[[ Source material open ]]

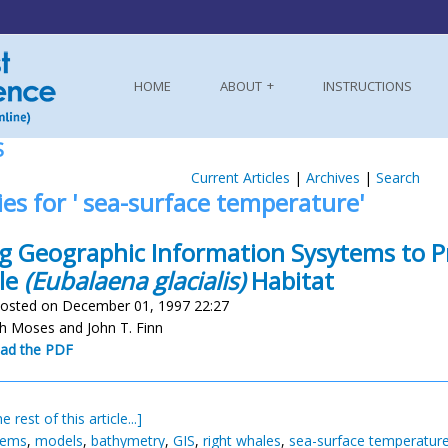
HOME
ABOUT
INSTRUCTIONS
S
Current Articles
|
Archives
|
Search
ies for ' sea-surface temperature'
g Geographic Information Sysytems to Pr
le
(Eubalaena glacialis)
Habitat
osted on December 01, 1997 22:27
th Moses and John T. Finn
ad the PDF
e rest of this article...]
tems
,
models
,
bathymetry
,
GIS
,
right whales
,
sea-surface temperatur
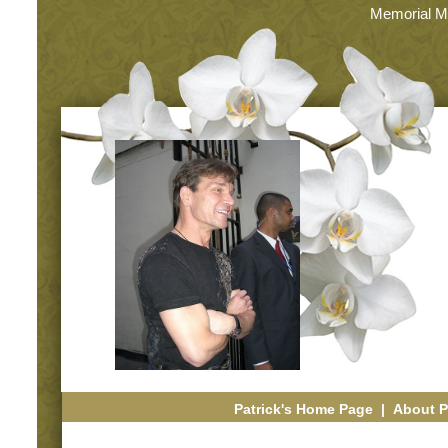
Memorial M
Patrick's Home Page
|
About P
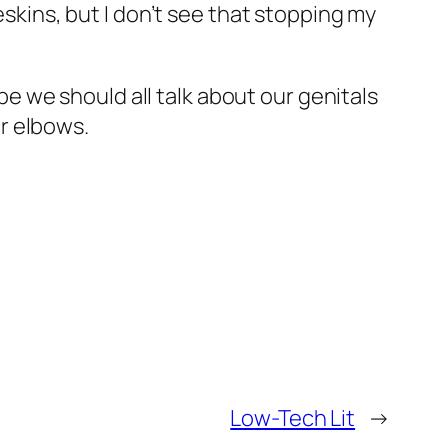
eskins, but I don’t see that stopping my
 we should all talk about our genitals
ur elbows.
Low-Tech Lit
→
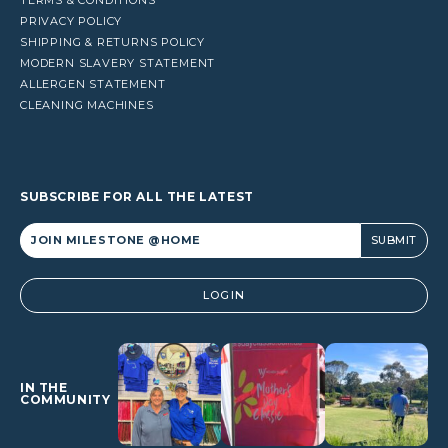
PRIVACY POLICY
SHIPPING & RETURNS POLICY
MODERN SLAVERY STATEMENT
ALLERGEN STATEMENT
CLEANING MACHINES
SUBSCRIBE FOR ALL THE LATEST
Alternative:
LOGIN
IN THE
COMMUNITY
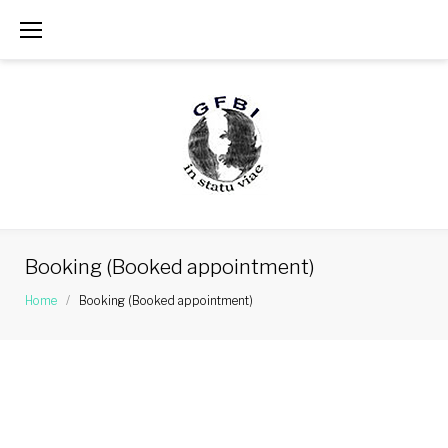
Skip
to
content
Booking (Booked appointment)
Home
/
Booking (Booked appointment)
Booking
(Booked
appointment)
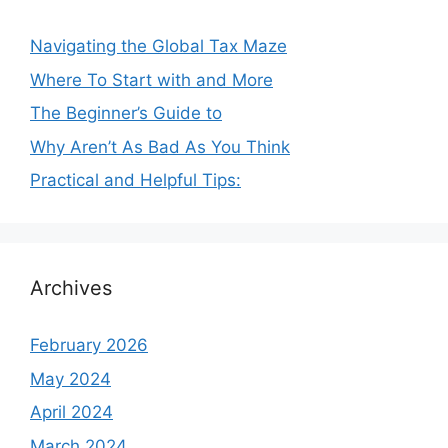
Navigating the Global Tax Maze
Where To Start with and More
The Beginner’s Guide to
Why Aren’t As Bad As You Think
Practical and Helpful Tips:
Archives
February 2026
May 2024
April 2024
March 2024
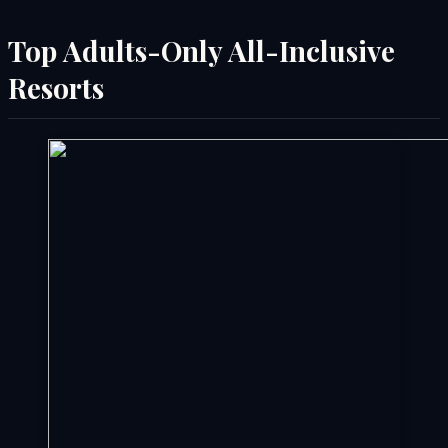
Top Adults-Only All-Inclusive
Resorts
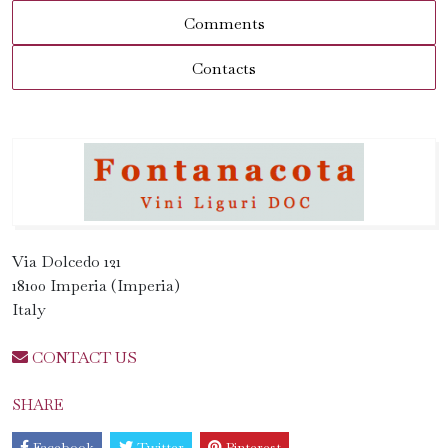
Comments
Contacts
Via Dolcedo 121
18100 Imperia (Imperia)
Italy
CONTACT US
SHARE
Facebook
Twitter
Pinterest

[[ Source material closed ]]

- **Activity**: This task asks for the data above repeated exactly, without a single picture.

- **Solution for this task**:
HOME
ABOUT
INSTRUCTIONS
S
Current Articles
|
Archives
|
Search
ies for ' sea-surface temperature'
g Geographic Information Sysytems to Pr
le
(Eubalaena glacialis)
Habitat
osted on December 01, 1997 22:27
th Moses and John T. Finn
ad the PDF
e rest of this article...]
tems
,
models
,
bathymetry
,
GIS
,
right whales
,
sea-surface temperatur
Memorial M
Patrick's Home Page
|
About P
eskins, but I don’t see that stopping my
 we should all talk about our genitals
ur elbows.
Low-Tech Lit
→
PRIVACY POLICY
SHIPPING & RETURNS POLICY
MODERN SLAVERY STATEMENT
ALLERGEN STATEMENT
CLEANING MACHINES
SUBSCRIBE FOR ALL THE LATEST
Alternative:
LOGIN
IN THE
COMMUNITY
Skip
to
content
Booking (Booked appointment)
Home
/
Booking (Booked appointment)
Booking
(Booked
appointment)
Navigating the Global Tax Maze
Where To Start with and More
The Beginner’s Guide to
Why Aren’t As Bad As You Think
Practical and Helpful Tips:
Archives
February 2026
May 2024
April 2024
March 2024
Top Adults-Only All-Inclusive
Resorts
Comments
Contacts
Via Dolcedo 121
18100 Imperia (Imperia)
Italy
CONTACT US
SHARE
Facebook
Twitter
Pinterest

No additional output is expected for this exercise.